Once more, an articulate Southern policy intellectual dominated the nation's airwaves, holding forth on how he would change government and society. Only this time it was newly elected House Speaker Newt Gingrich who was garrulously generating antimatter.

With Americans still anxious about their jobs and living standards, Gingrich's agenda imperiled popular programs, including Medicare, Medicaid, and student loans. Meanwhile, the congressional Republicans' anti-government crusade seemed as insensitive as conventional Democratic liberalism to public anxieties that the social fabric is unraveling.

In the aftermath of the Oklahoma City bombing, Clinton re-emerged not as an overly articulate adolescent but as a youthful father figure, condemning extremists, defending adult authority on issues from school uniforms to TV violence, and splitting the difference with social conservatives on issues from school prayer to affirmative action. Clinton emerged as the most sympathetic face of the baby-boom generation, the hard-pressed provider caring for the young and the old.

The congressional battles of 1995 left Clinton well-positioned to take on his inevitable opponent in 1996, Senate Republican leader Dole. At his best, Dole has presented himself as an anti-Clinton -- tested by hard times, military service, and recovery from war wounds, painfully plain-spoken, and awkward at the podium, and, implausibly for a quintessential critic of Washington, a harsh critic of government.

But Dole's nomination acceptance speech, with its image of himself as a "bridge" to a bygone "America that only the unknowing" see as "myth," left him vulnerable to attack as a figure not of middle American integrity but of sheer nostalgia. In his own acceptance speech, Clinton seized Dole's metaphor, presenting himself as a "bridge to the future," not the past.

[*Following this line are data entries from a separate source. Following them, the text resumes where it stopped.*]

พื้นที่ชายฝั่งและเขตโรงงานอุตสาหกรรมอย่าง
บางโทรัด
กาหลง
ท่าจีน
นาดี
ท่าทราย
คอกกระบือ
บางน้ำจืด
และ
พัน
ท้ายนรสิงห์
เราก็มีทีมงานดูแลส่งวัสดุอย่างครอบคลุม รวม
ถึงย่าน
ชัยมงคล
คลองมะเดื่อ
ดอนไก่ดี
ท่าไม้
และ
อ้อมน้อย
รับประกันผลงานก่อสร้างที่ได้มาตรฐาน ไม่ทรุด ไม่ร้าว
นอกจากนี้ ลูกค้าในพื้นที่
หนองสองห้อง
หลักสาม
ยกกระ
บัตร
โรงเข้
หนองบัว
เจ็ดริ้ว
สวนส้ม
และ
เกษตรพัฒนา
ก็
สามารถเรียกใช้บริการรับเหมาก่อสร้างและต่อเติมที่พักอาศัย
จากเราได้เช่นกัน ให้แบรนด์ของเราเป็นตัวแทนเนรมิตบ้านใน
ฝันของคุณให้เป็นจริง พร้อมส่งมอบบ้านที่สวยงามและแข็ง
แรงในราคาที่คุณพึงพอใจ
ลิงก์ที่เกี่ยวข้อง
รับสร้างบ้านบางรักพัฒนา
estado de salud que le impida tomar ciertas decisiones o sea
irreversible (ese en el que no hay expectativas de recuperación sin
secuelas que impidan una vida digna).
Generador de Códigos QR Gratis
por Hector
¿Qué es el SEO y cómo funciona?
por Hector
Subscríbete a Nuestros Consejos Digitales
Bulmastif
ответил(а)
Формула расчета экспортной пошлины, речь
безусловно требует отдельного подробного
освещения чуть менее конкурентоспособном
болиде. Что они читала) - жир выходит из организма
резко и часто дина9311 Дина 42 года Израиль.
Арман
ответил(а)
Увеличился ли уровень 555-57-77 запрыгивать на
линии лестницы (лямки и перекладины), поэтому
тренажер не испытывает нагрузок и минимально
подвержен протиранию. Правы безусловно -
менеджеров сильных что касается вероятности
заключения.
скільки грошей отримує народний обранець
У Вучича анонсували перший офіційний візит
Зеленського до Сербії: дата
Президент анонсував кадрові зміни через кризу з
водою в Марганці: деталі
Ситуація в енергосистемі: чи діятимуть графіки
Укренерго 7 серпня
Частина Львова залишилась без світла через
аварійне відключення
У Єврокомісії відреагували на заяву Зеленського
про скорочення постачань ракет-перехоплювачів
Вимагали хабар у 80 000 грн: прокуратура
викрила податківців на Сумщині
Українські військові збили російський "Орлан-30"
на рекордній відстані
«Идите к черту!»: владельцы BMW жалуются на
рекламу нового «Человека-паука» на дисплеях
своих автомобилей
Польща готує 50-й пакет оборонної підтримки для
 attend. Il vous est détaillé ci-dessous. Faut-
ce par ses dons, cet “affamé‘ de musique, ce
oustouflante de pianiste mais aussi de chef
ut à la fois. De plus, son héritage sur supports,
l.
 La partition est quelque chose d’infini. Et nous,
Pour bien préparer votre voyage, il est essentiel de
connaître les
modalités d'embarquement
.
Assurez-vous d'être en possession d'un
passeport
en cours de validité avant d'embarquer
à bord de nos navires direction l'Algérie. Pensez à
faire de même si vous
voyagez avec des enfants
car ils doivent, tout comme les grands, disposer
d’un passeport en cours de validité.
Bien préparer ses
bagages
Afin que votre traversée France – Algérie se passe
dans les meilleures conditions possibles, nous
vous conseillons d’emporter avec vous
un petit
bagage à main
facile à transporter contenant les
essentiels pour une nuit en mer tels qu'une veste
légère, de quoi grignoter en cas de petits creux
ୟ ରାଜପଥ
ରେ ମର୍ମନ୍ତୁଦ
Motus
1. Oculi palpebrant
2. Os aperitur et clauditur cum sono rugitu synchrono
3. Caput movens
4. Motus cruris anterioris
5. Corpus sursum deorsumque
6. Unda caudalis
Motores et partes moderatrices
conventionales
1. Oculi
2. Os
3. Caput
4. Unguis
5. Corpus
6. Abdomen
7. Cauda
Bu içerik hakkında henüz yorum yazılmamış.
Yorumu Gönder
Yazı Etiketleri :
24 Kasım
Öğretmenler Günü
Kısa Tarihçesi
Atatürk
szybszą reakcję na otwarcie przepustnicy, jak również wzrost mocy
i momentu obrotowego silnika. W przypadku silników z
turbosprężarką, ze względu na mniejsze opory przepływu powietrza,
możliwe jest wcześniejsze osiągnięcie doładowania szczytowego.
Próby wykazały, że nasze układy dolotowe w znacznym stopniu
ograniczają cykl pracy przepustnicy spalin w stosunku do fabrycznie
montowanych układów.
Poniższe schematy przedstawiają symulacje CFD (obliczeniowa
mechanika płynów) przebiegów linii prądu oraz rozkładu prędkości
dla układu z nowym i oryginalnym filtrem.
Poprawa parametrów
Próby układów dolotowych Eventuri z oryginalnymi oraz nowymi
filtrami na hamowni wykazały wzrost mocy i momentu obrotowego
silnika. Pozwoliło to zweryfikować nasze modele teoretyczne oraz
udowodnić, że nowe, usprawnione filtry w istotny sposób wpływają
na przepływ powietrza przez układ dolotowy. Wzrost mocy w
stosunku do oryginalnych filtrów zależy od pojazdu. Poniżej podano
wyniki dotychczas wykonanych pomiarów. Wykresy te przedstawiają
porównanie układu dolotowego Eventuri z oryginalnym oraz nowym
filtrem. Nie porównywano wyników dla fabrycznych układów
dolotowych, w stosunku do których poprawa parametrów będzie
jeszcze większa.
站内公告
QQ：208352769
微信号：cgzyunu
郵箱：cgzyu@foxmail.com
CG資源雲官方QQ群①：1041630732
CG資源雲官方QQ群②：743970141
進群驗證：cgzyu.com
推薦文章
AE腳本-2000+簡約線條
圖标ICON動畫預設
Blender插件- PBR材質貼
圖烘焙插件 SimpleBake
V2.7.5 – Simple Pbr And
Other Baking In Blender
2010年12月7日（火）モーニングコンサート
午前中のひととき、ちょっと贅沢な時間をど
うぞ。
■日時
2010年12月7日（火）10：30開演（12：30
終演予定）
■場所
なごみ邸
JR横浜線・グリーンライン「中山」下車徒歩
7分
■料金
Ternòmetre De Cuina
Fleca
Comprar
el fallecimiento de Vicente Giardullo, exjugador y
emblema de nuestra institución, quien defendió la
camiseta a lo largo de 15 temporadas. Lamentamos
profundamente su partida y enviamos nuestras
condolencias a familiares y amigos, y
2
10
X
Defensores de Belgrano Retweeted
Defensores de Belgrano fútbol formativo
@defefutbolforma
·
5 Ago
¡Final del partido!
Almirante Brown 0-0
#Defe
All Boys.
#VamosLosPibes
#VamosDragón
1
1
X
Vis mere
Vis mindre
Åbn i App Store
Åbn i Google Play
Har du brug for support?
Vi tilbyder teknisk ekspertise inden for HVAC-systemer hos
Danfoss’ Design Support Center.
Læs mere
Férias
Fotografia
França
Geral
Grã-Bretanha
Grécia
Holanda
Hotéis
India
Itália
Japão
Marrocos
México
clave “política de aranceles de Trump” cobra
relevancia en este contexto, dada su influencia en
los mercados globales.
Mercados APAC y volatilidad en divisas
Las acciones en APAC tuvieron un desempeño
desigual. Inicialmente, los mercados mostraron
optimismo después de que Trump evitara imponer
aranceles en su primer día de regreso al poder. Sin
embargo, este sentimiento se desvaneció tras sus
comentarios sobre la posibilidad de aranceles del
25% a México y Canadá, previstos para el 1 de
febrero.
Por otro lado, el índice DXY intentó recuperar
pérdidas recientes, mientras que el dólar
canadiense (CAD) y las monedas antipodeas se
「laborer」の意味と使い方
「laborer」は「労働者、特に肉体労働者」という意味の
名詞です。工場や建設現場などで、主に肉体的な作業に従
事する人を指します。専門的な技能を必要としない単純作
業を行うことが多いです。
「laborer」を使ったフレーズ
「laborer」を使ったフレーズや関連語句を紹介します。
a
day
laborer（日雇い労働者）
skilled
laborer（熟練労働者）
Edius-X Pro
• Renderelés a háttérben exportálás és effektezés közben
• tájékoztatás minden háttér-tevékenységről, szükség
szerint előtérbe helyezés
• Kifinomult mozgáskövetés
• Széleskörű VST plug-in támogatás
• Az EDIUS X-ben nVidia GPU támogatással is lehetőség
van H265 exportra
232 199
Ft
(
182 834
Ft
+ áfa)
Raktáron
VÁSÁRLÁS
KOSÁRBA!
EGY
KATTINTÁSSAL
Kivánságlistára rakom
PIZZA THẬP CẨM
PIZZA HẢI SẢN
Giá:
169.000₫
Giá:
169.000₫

All this leaves Dole diminished, less than the sum of his own potential appeals or Clinton's antimatter. Still, a re-elected Clinton will once again face the doubts he generates in a nation whose social and economic anxieties are likely to re-emerge after this year's campaign becomes a hazy memory.

Can Clinton find a way to lift living standards and heal the divides among a comfortable elite, an anxious middle class, and the increasingly isolated and alienated poor? The president who presents himself as "a bridge to the future" will need all of his talents of persuasion and conciliation to be, in the words of that baby-boomer anthem, "a bridge over troubled waters" as well.

David Kusnet was chief speech writer for President Clinton from 1992 through 1994. He is the author of "Speaking American: How the Democrats Can Win in the Nineties" and a visiting fellow at the Economic Policy Institute.